Making vesicles

I knew from quite early on that I wanted my ‘natural history’ diorama for the peptide/membrane project to feature several globe forms which inspired by the vesicles / cell membranes under the influence of the peptide. (The peptide itself would be invisible – only detectable in its effects).

The vesicles were not intended to be a scientific representation, but more something between an evocation and an abstract sculpture. Having said that, there were a number of concepts that I had found really interesting from the time I spent in the lab that I wanted to inform the development of the vesicle elements, so I set about playing with ideas and techniques that would take on those ideas.

Creating Surface: While I was in meetings and labs with the team, I kept hearing about phase separation. In fact, to begin with i wasn’t sure if i was hearing about ‘phase separation’ or ‘face separation’, but that was soon cleared up! During my time in the labs i looked at images and heard more about this phenomenon in cell membranes and was fascinated by the confocal microscope images that illustrated it.

‘Spotty’ vesicle showing phase separation – image captured by Andrew Booth

I started to play with frit balls as a way of creating different surface effects within pate de verre. Frit balls are small granules of glass which are heated in the kiln to contract into little balls. I started to incorporate different sizes of frit balls into pate de verre samples in different ways – mixed in or adhering to the surface in groups. It was fun and I got some effects i really liked.

Once I had settled on some textures i liked, i started making vesicles. Initially I used rough textured spheres around which to make moulds, but I then moved onto using wax spheres that were smoother and easier to work with.
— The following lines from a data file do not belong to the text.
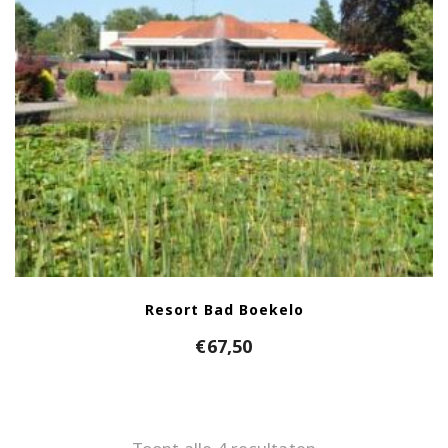
Resort Bad Boekelo
€
67,50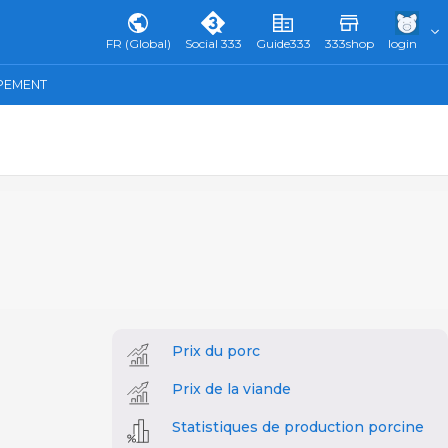
FR (Global)
Social 333
Guide333
333shop
login
IPEMENT
Prix du porc
Prix de la viande
Statistiques de production porcine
Colours: The first vesicle I made, i mixed up my colours and ended up with a vesicle with big pink patches which i hated. The plan had been for a much more subtle transition from white to a pale fleshtone, not only to evoke the biological but also in keeping with the overall palette that i’d talked to the Leeds team about, having seen the space and the way colours worked in the CRF area. This first patchy vesicle made a good test piece to try out the effects I wanted to develop using perforation, poration and metal mesh.

Through further experimentation and refining my process I finally got the three colours and textures of vesicles that I wanted.

The three final vesicles before I started drilling

Drilling: I decided to make the perforations in the vesicles by drilling into the globes rather than making the holes through the mouldmaking. Several reasons for this, including the likely strength of the ultimate vesicles and also the accuracy of the holes. I did, however, for the darkest vesicle, identify where i wanted the perforations to fall and created bulges around them as part of the model and mouldmaking process. Luckily the drilling went well and there were no breakages at that stage, which would have been heart-breaking as well as vesicle-breaking, as by this point, each vesicle represents many hours of work. Now they have been drilled, the white vesicle has no pores, the pale flesh vesicle has small pores, and the larger darker vesicle has extensive perforations.

So that, in a nutshell, was the development of the vesicle elements of the pieces. There’ll be more vesicle chat when I get to posting about the process of making the mesh elements that emerge through the perforations to create the overall effect of leakage, inspired by the action of the peptide…

Working, working, working

It’s been a long while since I last posted – which is not to say that I haven’t been busy moving forward with the project, just that I’ve been focused on the studio rather than the laptop! So this and future posts will start to bring things up to date, slowly but surely, to the point where I am at present, with all the glass elements made and about to start construction of the piece in earnest.

The first major landmark since the last post was bringing the team up to speed in May with the way I wanted to go with the composition of the piece. Having settled on the idea of a natural history vitrine, I took them through my initial ideas for a diorama based around the developing perforation of a series of vesicles by the peptide.

I felt somewhat hampered by the necessity to have the conversation by Zoom rather than being able to talk in person and bounce about ideas and look at samples; we had initially imagined that I would go back to visit them in Leeds during May, but as lockdown was still very much in place, that was not an option. So Zoom it was.

I constructed a brief presentation to take Paul, Andrew and Arindam through my thinking and to show them some of the samples that I had been making. It culminated in a rough and ready construction collage of the basic elements of what I was proposing. Here are the slides from the presentation to give you a sense of what I was thinking. There’s no text, so it’s not totally self-explanatory, but it does give a sense of the elements that were coming together in my thinking in May.

We had some great chat as a result of talking through my ideas which have led to more concrete developments. Arindam uploaded some images for me from his research process – some spheroid experiments and some cell images – which i am working on to be a backdrop to the piece. Andrew has provided me with some more of his handwritten calculations, which I want to collage into the backdrop and possibly use in other ways.

In terms of my glasswork, we had some productive thoughts about my ‘Z stack’ element (my very rough prototype is in the image at the top of this post) – which I shall post about separately. We also talked about a potential ‘wasp nest’ element, but agreed that the emphasis needed to be on the science/ research rather than wasps. By the end of the conversation I felt things had definitely moved phase from ‘what am i making’ to ‘how will i make it’. So I went on from there to making vesicles – more of that to come soon!